If you only want to export flows to a Kafka consumer or to an IPFIX collector, it is no longer necessary to install Loki. Without Loki and internal flow storage, the netobserv console plugin is not installed, which means you don’t get the Observe > Network Traffic panel and hence no Overview graphs, Traffic flows table, and Topology. You will still get flow metrics in Observe > Dashboards.

Enhancements to Network Observability dashboards

Speaking of dashboards, in Observe > Dashboards, NetObserv / Health selection, there is a new Flows Overhead graph that shows the percentage of flows generated by Network Observability itself.

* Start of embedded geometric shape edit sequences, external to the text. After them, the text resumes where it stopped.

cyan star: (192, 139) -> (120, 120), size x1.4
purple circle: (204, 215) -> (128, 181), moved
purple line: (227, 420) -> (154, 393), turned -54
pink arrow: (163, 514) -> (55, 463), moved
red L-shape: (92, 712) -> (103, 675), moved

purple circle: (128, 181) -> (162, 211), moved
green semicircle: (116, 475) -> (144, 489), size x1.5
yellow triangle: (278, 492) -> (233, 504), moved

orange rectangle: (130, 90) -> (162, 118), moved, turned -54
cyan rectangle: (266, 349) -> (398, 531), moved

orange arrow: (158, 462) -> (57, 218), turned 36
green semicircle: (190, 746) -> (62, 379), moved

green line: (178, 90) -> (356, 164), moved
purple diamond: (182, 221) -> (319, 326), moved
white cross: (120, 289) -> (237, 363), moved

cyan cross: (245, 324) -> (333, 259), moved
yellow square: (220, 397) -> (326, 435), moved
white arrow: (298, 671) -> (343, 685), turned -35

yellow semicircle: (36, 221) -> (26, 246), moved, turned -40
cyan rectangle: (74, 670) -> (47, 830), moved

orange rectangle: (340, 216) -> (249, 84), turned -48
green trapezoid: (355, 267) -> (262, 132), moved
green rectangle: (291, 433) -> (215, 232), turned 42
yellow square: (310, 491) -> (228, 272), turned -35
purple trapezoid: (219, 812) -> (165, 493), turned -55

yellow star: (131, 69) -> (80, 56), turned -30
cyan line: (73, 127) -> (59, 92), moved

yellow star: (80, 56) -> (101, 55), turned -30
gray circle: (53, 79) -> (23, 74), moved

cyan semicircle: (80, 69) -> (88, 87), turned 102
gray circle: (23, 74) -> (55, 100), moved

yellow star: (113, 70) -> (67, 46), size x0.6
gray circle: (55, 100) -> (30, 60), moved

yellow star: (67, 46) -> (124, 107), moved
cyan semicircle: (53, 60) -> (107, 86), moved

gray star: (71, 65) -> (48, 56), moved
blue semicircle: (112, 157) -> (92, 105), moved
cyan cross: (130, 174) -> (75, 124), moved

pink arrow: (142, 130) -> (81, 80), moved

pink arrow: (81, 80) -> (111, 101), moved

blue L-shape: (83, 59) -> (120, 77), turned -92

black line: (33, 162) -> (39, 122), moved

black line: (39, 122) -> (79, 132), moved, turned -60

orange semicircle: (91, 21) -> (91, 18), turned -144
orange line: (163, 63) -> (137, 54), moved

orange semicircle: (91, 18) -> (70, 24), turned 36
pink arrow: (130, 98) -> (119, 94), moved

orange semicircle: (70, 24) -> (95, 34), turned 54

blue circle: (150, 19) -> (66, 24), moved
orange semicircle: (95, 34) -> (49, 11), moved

Dashboards - Netobserv / Health

The dashboard under NetObserv was also changed to separate applications and infrastructure.

Dashboards - Netobserv

Round Trip Time (RTT)

Round Trip Time (RTT) is a development preview feature that shows the latency for the TCP handshake process on a per-flow basis. To enable this feature, when creating the FlowCollector instance, you must enable the FlowRTT feature. This is in the Create FlowCollector form view under agent > ebpf > features. See the screenshot in the Packet drops section above on where to configure this. Note the eBPF privileged feature is not required. It is also recommended to set sampling to 1 (or a low value) in order to not miss the TCP handshaking packets (SYN and ACK).

The Overview tab has two new RTT graphs shown below.

Overview - RTT

The Traffic flows tab adds the Flow RTT column. In the table below, it filters and displays all flows that take more than 1 millisecond (the value is in nanoseconds).

Traffic flows - RTT

UI/UX

Comparison operator field in filtering

To the left of the filter field (see figure above on Query options) is a new field for the comparison operator. Previously, the only comparison operator was an implied “equals” comparison. Now, you can filter on “not equals” or “more than” for numeric value comparisons such as DNS latency or Flow RTT.

“Swap” source and dest

When you click Swap in the filter section, it changes all the source values to dest and vice versa. This makes it convenient to do this operation.

Swap and Back and Forth

“Back and forth” to include return traffic

Before this change, Query options had a Reporter section where you chose Source, Destination, or Both. For external traffic, you either got half the traffic or all the traffic duplicated depending on your selection. This now gives you two similar options. Choose One way (default) to get the traffic exactly in one direction. Choose Back and forth to let it figure out and do the right thing for you. You don’t have to think about ingress, egress… I digress! The Direction column in the flows table will show one of ingress, egress, or the new inner, which indicates inter-node traffic.

scope slider

Vertical slider for changing scopes in Topology

The scope in Topology determines what is shown for the vertices in the graph. The highest level view is to show Kubernetes nodes for the vertices by selecting Node. The next level is Namespace, followed by Owner (typically a Deployment, StatefulSet, or DaemonSet), and finally Resource for the specific pod to pod/service communication. Prior to this, the selection was under Query options. Now it is visible as a vertical slider on the topology as shown on the right.

Performance and scalability

We are constantly looking to improve the performance and scalability of the operator at the same time while reducing the resource footprint without compromising on visibility that matters. We have published a set of guidelines on the same, and we are looking to evolve this over a period of time.

Conclusion

I hope you enjoy the new features. This was a high level overview of this release and going forward, we plan to publish other blogs to describe the features in more details. In the meantime, continue mining for that data nugget!

Special thanks to Julien Pinsonneau, Mohamed Mahmoud, Joel Takvorian, Dave Gordon, Sara Thomas, and Deepthi Dharwar for providing feedback, advice, and ensuring accuracy in this article.